- _Prompt_
Give the entries below again, word for word, and leave out the images.

======== Material provided ========

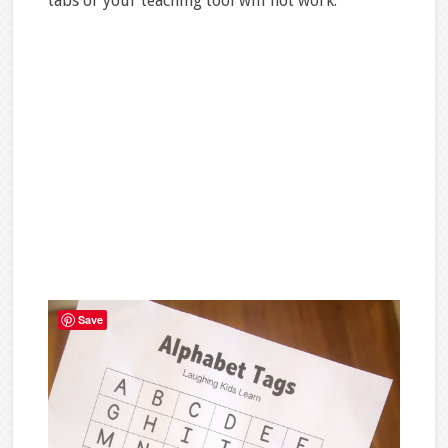
tabs or your teaching tool will not work.
Save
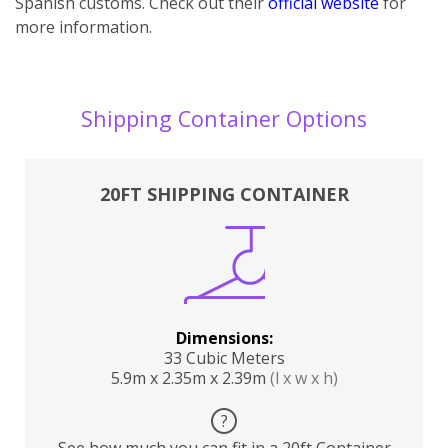
Spanish customs. Check out their
official website
for
more information.
Shipping Container Options
20FT SHIPPING CONTAINER
Dimensions:
33 Cubic Meters
5.9m x 2.35m x 2.39m
(l x w x h)
?
See how much you can fit in a 20ft Container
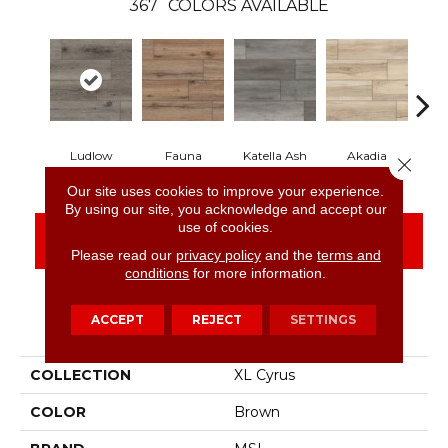
367
COLORS AVAILABLE
Ludlow
Fauna
Katella Ash
Akadia
B
Close 
Our site uses cookies to improve your experience.
By using our site, you acknowledge and accept our
use of cookies.
CONTACT US
FINANCING
Please read our
privacy policy
and the
terms and
conditions
for more information.
ACCEPT
REJECT
SETTINGS
PRODUCT ATTRIBUTES
COLLECTION
XL Cyrus
COLOR
Brown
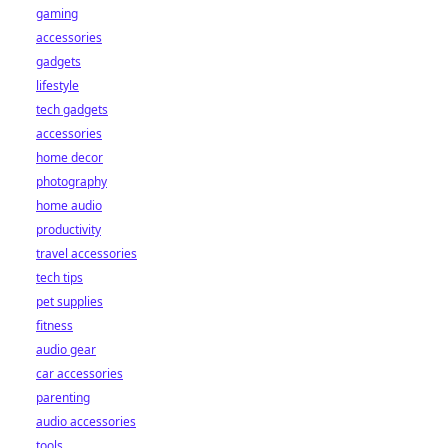
gaming
accessories
gadgets
lifestyle
tech gadgets
accessories
home decor
photography
home audio
productivity
travel accessories
tech tips
pet supplies
fitness
audio gear
car accessories
parenting
audio accessories
tools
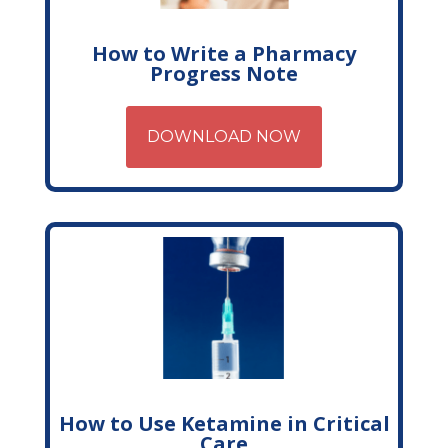
How to Write a Pharmacy
Progress Note
DOWNLOAD NOW
How to Use Ketamine in Critical
Care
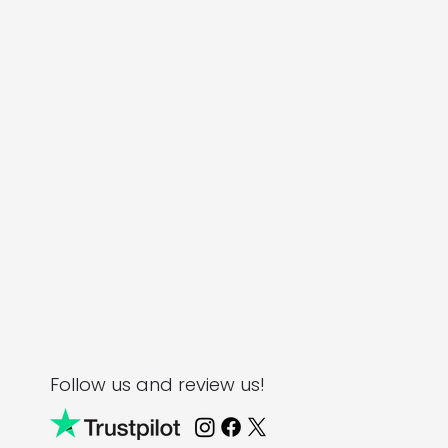
Follow us and review us!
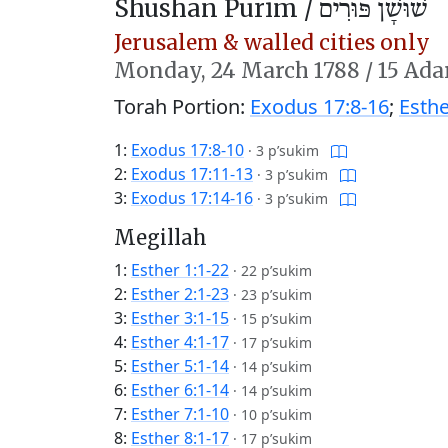
Shushan Purim /
שׁוּשָׁן פּוּרִים
Jerusalem & walled cities only
Monday,
24 March 1788
/
15 Ada
Torah Portion:
Exodus 17:8-16
;
Esthe
1:
Exodus 17:8-10
·
3 p’sukim
2:
Exodus 17:11-13
·
3 p’sukim
3:
Exodus 17:14-16
·
3 p’sukim
Megillah
1:
Esther 1:1-22
·
22 p’sukim
2:
Esther 2:1-23
·
23 p’sukim
3:
Esther 3:1-15
·
15 p’sukim
4:
Esther 4:1-17
·
17 p’sukim
5:
Esther 5:1-14
·
14 p’sukim
6:
Esther 6:1-14
·
14 p’sukim
7:
Esther 7:1-10
·
10 p’sukim
8:
Esther 8:1-17
·
17 p’sukim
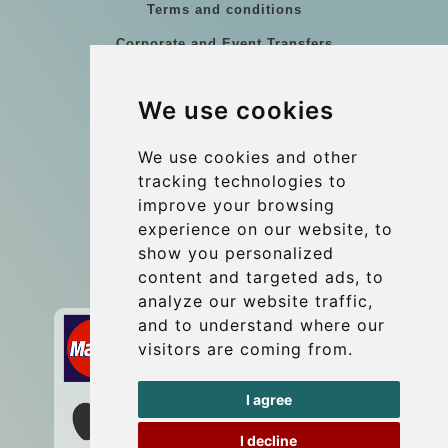
Terms and conditions
Corporate and Event Transfers
Group transfers
We use cookies
Coach Hire Budapest
Update cookies preferences
We use cookies and other
tracking technologies to
improve your browsing
Contact
experience on our website, to
info@budtransfer.com
show you personalized
content and targeted ads, to
Secure Payment with STRIPE
analyze our website traffic,
and to understand where our
visitors are coming from.
I agree
I decline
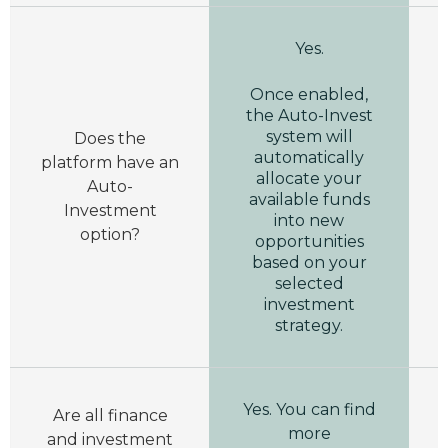
Yes.
Once enabled,
the Auto-Invest
system will
Does the
automatically
platform have an
allocate your
Auto-
available funds
Investment
into new
option?
opportunities
based on your
selected
investment
strategy.
Yes. You can find
Are all finance
more
and investment
i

========

- _Output for this task_
tabs or your teaching tool will not work.
Save
Spanish customs. Check out their
official website
for
more information.
Shipping Container Options
20FT SHIPPING CONTAINER
Dimensions:
33 Cubic Meters
5.9m x 2.35m x 2.39m
(l x w x h)
?
See how much you can fit in a 20ft Container
367
COLORS AVAILABLE
Ludlow
Fauna
Katella Ash
Akadia
B
Close 
Our site uses cookies to improve your experience.
By using our site, you acknowledge and accept our
use of cookies.
CONTACT US
FINANCING
Please read our
privacy policy
and the
terms and
conditions
for more information.
ACCEPT
REJECT
SETTINGS
PRODUCT ATTRIBUTES
COLLECTION
XL Cyrus
COLOR
Brown
gaming
accessories
gadgets
lifestyle
tech gadgets
accessories
home decor
photography
home audio
productivity
travel accessories
tech tips
pet supplies
fitness
audio gear
car accessories
parenting
audio accessories
tools
How to Write a Pharmacy
Progress Note
DOWNLOAD NOW
How to Use Ketamine in Critical
Care
Follow us and review us!
Shushan Purim /
שׁוּשָׁן פּוּרִים
Jerusalem & walled cities only
Monday,
24 March 1788
/
15 Ada
Torah Portion:
Exodus 17:8-16
;
Esthe
1:
Exodus 17:8-10
·
3 p’sukim
2:
Exodus 17:11-13
·
3 p’sukim
3:
Exodus 17:14-16
·
3 p’sukim
Megillah
1:
Esther 1:1-22
·
22 p’sukim
2:
Esther 2:1-23
·
23 p’sukim
3:
Esther 3:1-15
·
15 p’sukim
4:
Esther 4:1-17
·
17 p’sukim
5:
Esther 5:1-14
·
14 p’sukim
6:
Esther 6:1-14
·
14 p’sukim
7:
Esther 7:1-10
·
10 p’sukim
8:
Esther 8:1-17
·
17 p’sukim
Terms and conditions
Corporate and Event Transfers
Group transfers
We use cookies
Coach Hire Budapest
Update cookies preferences
We use cookies and other
tracking technologies to
improve your browsing
Contact
experience on our website, to
info@budtransfer.com
show you personalized
content and targeted ads, to
Secure Payment with STRIPE
analyze our website traffic,
and to understand where our
visitors are coming from.
I agree
I decline
Yes.
Once enabled,
the Auto-Invest
system will
Does the
automatically
platform have an
allocate your
Auto-
available funds
Investment
into new
option?
opportunities
based on your
selected
investment
strategy.
Yes. You can find
Are all finance
more
and investment
i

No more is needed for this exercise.